Battery electric vehicles (BEVs) with plug-in chargers still dominate in China, but their market share has been in decline since 2020. Between January and June 2023, a total of 11,500 electric heavy-duty trucks were sold in China. Of these, 5,728 were battery-swap capable, taking up roughly 50% of the market share. IDTechEx research finds that battery swapping will remain a key technology pathway for heavy-duty trucks in China in the coming years.
In the U.S., improved models and infrastructure additions signaled a stronger electrification push in 2023. The single-charge driving range of various models was improved by increasing the number of battery packs and sticking to more energy-dense NMC and NCA chemistries. Furthermore, 10 states have already signed up to the Californian “Advanced Clean Trucks” regulation, which requires manufacturers to sell a gradually increasing proportion of electrically powered heavy-duty trucks, vans and pickup trucks by 2035. IDTechEx forecasts that zero-emission trucks will amount to 13% of the medium- and heavy-duty truck sales in the U.S. by 2030.
New electric truck registrations in the European Union surged by an impressive 321.7%, totaling 3,918 units in the first three quarters of 2023. Germany and the Netherlands were the main drivers of this growth, making up 65% of EU electric truck sales. Electric trucks now represent 1.5% of the market, significant progress from the previous year’s 0.4%. Volvo Trucks is the current market leader in battery-electric truck sales in Europe.
Strong CO2 standards for trucks are needed to ensure frontrunners keep their promises and laggards catch up. Combined with the support for battery supply chains from the Inflation Reduction Act (IRA), the legacy U.S. truck brands could quickly catch up and outpace European brands.
Electric trucks have so far relied on off-shift charging for much of their energy. This is largely achieved at private or semi-private charging depots and often overnight. There is a global effort to scale up fast or ultra-fast charging as a prerequisite for making both regional and long-haul operations technically and economically viable. Commercialization of chargers with rated power of 1 MW will require significant investment, as stations with such high-power needs will incur significant costs in both installation and grid upgrades.
Alternative solutions include installing stationary storage and integrating local renewable capacity, combined with smart charging, which can help reduce both infrastructure costs related to grid connection and electricity procurement costs. The IDTechEx report covers the MW charging player landscape and provides analysis of alternative charging strategies including overhead catenary, in-road dynamic wireless and battery swapping.
The number of hydrogen-powered fuel cell electric trucks (FCETs) sold can still be counted on fingers and toes, but that number should grow in 2024 as players including Nikola, Toyota, Honda, Daimler, Volvo and Hyundai are scaling their fuel-cell truck development plans. The partnership between Daimler and Volvo (Cellcentric) appears to be something of a hedge to cover bases if significant funding by governments in hydrogen production and infrastructure makes FCETs viable in the medium term.

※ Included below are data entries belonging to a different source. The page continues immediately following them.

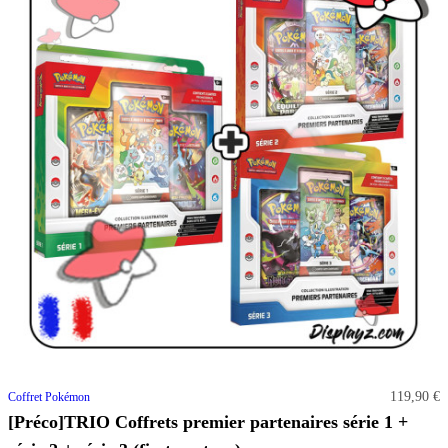
119,90 €
Coffret Pokémon
[Préco]TRIO Coffrets premier partenaires série 1 +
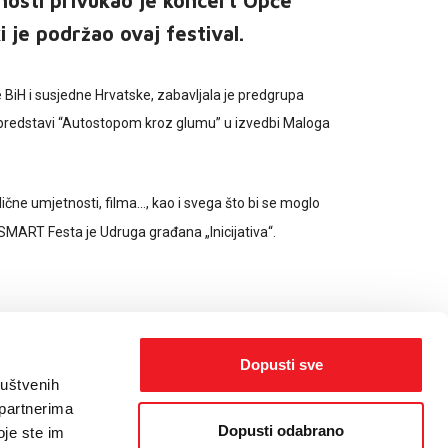
nosti privukao je koncert Opće
 je podržao ovaj festival.
ele BiH i susjedne Hrvatske, zabavljala je predgrupa
 u predstavi “Autostopom kroz glumu” u izvedbi Maloga
ične umjetnosti, filma…, kao i svega što bi se moglo
SMART Festa je Udruga građana „Inicijativa“.
Dopusti sve
ruštvenih
 partnerima
Dopusti odabrano
oje ste im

Nikola produced 42 hydrogen fuel-cell-electric trucks and has inked a 10-year strategic partnership with FirstElement Fuel to supply hydrogen. IDTechEx believes the fundamental issue with efficiency and production of green hydrogen will remain barriers to the development of FCETs. The latest report benchmarks various fuel cell trucks by power, consumption and weight in addition to providing supply chain information.